Die Überstandshöhe von nem Crosser und nem MTB kann man auch nicht direkt vergleichen - bzw relativiert sich erst bei großen Größen etwas. 

Tapered Steuerrohr ist halt ganz fein wenn man nicht so steife Legierungen verwendet -die dafür umso leichter zu verarbeiten sind... 3.25 zb. 
Alles in allem ist das Ding so wies da liegt imho (!) wahrscheinlich erstens der Geometrie geschuldet und - was es mir nicht sympathischer macht - wahrscheinlicher wiedermal GTs produktpolitik 29er nur in Größe S-L anzubieten, und wenn XL dann ist das ein gestrechter M....


----------



## pago79 (8. August 2011)

Grausam der Klumpen! 
Das Unterrohr in gerade hätte man ja auch einfach etwas höher ansetzen können und ins Oberrohr laufen lassen. Dann ein formschönes Gusset drunter und fertig wärs. 
Wenn wegen der Legierung, oder was auch immer ein dickes Steuerrohr von Nöten sein sollte, dann bitte gleich komplett in 1,5!
Die Befestigungspunkte für Züge und Leitungen sehen aus, als hätte die der Praktikant ne 1/4 Stunde vor der Präsentation einfach irgendwo drangebraten:kotz:
Warum kein Groovy tube? 

ne, ne Titan in neu und schön gibt es wohl wirklich nur bei den kleineren Frekelbuden...

Gruß
Lars


----------



## MTB-News.de




----------



## zaskar-le (8. August 2011)

Auch mein Urteil ist leider vernichtend, obwohl das Thema doch eigentlich Potential hat.
Grausame Details, unförmig, unstimmig und ohne jeden Stil. Schade. Wieder mal eine Chance vertan.


----------



## GlockeGT (9. August 2011)

Und in 20 Jahren will doch jeder eins haben....vielleicht fährt sichs ja ganz gut???? wer weiss. Aber immer erstmal alles schlecht reden. Es passiert ja wenigstens was bei GT.


----------



## Janikulus (9. August 2011)

GlockeGT schrieb:


> Und in 20 Jahren will doch jeder eins haben....vielleicht fährt sichs ja ganz gut???? wer weiss. Aber immer erstmal alles schlecht reden. Es passiert ja wenigstens was bei GT.
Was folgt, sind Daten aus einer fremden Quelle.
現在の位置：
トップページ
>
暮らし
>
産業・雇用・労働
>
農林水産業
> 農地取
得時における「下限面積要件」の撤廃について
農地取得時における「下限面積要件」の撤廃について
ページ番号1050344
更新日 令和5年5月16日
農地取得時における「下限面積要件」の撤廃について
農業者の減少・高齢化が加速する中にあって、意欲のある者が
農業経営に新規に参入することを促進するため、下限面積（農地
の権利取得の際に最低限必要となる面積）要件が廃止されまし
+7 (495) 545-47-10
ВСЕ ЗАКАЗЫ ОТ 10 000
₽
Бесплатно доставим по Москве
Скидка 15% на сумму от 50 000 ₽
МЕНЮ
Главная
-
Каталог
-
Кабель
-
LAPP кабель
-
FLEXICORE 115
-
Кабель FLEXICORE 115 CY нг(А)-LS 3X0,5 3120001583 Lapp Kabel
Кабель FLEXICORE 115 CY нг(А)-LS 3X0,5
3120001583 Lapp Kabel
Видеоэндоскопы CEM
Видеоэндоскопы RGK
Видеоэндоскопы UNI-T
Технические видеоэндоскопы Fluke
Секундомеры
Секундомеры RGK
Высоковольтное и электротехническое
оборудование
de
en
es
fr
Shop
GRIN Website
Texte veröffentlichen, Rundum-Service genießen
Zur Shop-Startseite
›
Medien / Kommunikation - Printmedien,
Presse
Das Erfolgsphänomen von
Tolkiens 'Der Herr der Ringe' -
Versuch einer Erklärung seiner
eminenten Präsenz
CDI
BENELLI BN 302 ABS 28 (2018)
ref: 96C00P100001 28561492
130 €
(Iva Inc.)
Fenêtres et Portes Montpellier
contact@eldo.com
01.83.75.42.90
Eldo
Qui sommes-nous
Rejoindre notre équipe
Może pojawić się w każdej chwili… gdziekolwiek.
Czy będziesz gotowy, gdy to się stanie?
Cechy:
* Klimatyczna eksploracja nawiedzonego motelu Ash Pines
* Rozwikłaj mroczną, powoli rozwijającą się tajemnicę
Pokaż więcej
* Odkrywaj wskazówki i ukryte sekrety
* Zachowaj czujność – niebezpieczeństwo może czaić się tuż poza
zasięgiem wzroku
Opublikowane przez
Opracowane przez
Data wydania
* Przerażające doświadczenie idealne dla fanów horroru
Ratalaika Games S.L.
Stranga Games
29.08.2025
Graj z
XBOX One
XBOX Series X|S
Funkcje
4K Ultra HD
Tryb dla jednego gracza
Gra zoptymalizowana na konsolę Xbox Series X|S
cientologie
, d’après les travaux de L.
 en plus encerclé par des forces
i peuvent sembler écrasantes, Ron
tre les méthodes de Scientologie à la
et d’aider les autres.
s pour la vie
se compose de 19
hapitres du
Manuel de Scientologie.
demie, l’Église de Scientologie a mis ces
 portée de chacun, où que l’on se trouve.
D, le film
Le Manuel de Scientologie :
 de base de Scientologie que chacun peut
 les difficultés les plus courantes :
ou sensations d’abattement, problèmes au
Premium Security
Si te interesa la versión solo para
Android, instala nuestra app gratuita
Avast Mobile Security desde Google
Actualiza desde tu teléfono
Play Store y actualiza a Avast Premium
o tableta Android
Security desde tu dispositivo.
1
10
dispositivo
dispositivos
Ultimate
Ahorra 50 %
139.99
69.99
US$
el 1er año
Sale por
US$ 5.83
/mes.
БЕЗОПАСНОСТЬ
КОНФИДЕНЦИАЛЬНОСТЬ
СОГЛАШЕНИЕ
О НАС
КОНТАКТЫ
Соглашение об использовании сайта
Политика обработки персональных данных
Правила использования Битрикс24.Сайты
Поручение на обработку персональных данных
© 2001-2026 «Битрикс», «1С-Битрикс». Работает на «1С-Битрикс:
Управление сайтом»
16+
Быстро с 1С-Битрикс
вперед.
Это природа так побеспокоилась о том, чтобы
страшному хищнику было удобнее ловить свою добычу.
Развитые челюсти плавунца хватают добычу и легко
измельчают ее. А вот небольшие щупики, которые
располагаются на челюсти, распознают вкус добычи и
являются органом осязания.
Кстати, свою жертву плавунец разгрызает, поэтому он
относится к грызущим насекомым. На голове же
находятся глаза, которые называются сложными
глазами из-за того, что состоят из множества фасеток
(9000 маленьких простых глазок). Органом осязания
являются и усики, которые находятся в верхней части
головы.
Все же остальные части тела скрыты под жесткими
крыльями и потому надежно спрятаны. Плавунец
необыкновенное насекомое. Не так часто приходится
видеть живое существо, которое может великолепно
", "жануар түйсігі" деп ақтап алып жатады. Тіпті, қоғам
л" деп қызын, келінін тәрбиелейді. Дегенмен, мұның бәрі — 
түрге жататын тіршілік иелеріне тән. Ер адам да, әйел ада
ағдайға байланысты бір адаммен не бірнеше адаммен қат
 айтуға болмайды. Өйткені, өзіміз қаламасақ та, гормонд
es hat doch keiner behauptet, dass sich das ding schlecht fährt. Die Leute finden es einfach nicht schön. Aber mal abwarten wie der 26" Rahmen wird. 

Und hier im Forum freuen sich die Leute wahscheinlich am meisten, dass es mit GT seit ein paar Jahren wieder bergauf geht. Die meisten neuen Bikes sind hier sehr gut angekommen, schau doch mal wie viele Carbon Zaskar, Force, Sanction und Co. es hier gibt.


----------



## cleiende (9. August 2011)

Janikulus schrieb:


> Und hier im Forum freuen sich die Leute wahscheinlich am meisten, dass es mit GT seit ein paar Jahren wieder bergauf geht. Die meisten neuen Bikes sind hier sehr gut angekommen, schau doch mal wie viele Carbon Zaskar, Force, Sanction und Co. es hier gibt.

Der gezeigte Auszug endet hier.